The image above is important for a couple reasons, first and foremost it is an homage, albeit one of coincidence and convenience, to a college professor of mine and a series of photos he has being doing for a number of years. If you’d like to scratch the surface of some of his amazing work click on Stephen DiRado’s link to the right, and checkout his dinner series. My image is on many levels inferior, in quality and depth of meaning, to that of Stephen’s images, but it is novel in that it is the first image I have made on my “new” camera, the second reason. I recently acquired a 4×5 wood field camera(photo of camera below), and a few lenses for a good deal. Think of the kind of camera where the photographer has his head stuck under a black hood. I just couldn’t pass it up. It uses 4×5 inch sheets of film providing a wealth of photographic information, to create, what I hope will be wonderful and rich imagery. Many fellow photographers have shaken their heads at me as to why I would invest in such a camera, when the world of film is slowly becoming extinct, as evidenced by the recent retirement of Kodachrome. To which I have two responses:
- Digital simply hasn’t shown to match the quality and depth of a 4×5 or larger negative. Well perhaps it has, but I can’t afford to drop 30k on such a camera system. I have yet to see prints made from a digital camera that match the quality and richness of photos/portraits taken by the likes of Richard Avedon, Ansel Adams, or Stephen DiRado. I might add that the aforementioned photographers used/use 8×10 view cameras. Imagine looking at a negative as large as the biggest print the average person makes from their digital camera.
- To simply slow down. The simple act of taking a photograph with the camera takes minutes not milliseconds. I can take a hundred photos with my Nikon in the time it takes me just to set the thing up. Although I’m still getting use to sticking my head under a hood and focusing, tilting, swinging, and changing film backs; the act of using the camera forces me to connect on a different level with the image and or subject; rather than framing, zooming and pushing a button. It’s a reductionistic correlation, but a necessary one to help rid me of my habit of overshooting assignments.
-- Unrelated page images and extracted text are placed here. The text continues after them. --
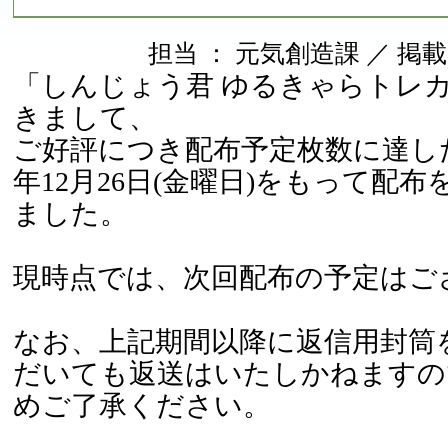
担当 ： 元気創造課 ／ 掲載日 ：
「しんじょう君 ゆるきゃらトレ
きまして、
ご好評につき配布予定枚数に達し
年12月26日(金曜日)をもって配
ました。
現時点では、次回配布の予定はご
なお、上記期間以降に返信用封筒
だいても返送はいたしかねますの
めご了承ください。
That said, I still wouldn’t give up my digital cameras in a million years, or turn my back on its ability to let me create images that would be impossible with a large format camera. Each is simply a tool to which I turn when trying to practice my craft of capturing light. Just as I add lenses and flashes to my camera bag to add depth to my photographs and expand my photographic vision, I also need to combine and return to the roots and traditions of the photographic process, and fuse it with modern digital techniques and processes.
I hope to add more images in the near future, but I must now wait to develop the film myself, with B&W, or mail it off and wait a minimum of a week between clicking the shutter and seeing the image. With the removal of the instantaneous feedback of a digital-LCD to see my photos; I now get this upwelling and sense of wonder and excitement with having to wait and deal with the anticipation of getting to see a developed negative or slide. Not to say that photographers didn’t use to have that, but try finding Polaroid film; and if you do, you won’t want to pay the insane asking price.